→ **SOURCE MATERIAL**:

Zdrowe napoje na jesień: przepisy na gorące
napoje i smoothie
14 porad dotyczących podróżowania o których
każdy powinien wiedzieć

→ **TASK ITEM**:
The lines wanted are those from the one containing "napoje i smoothie" through the last line of the listing above. Repeat them exactly.

→ **EXPECTED ANSWER**:
napoje i smoothie
14 porad dotyczących podróżowania o których
każdy powinien wiedzieć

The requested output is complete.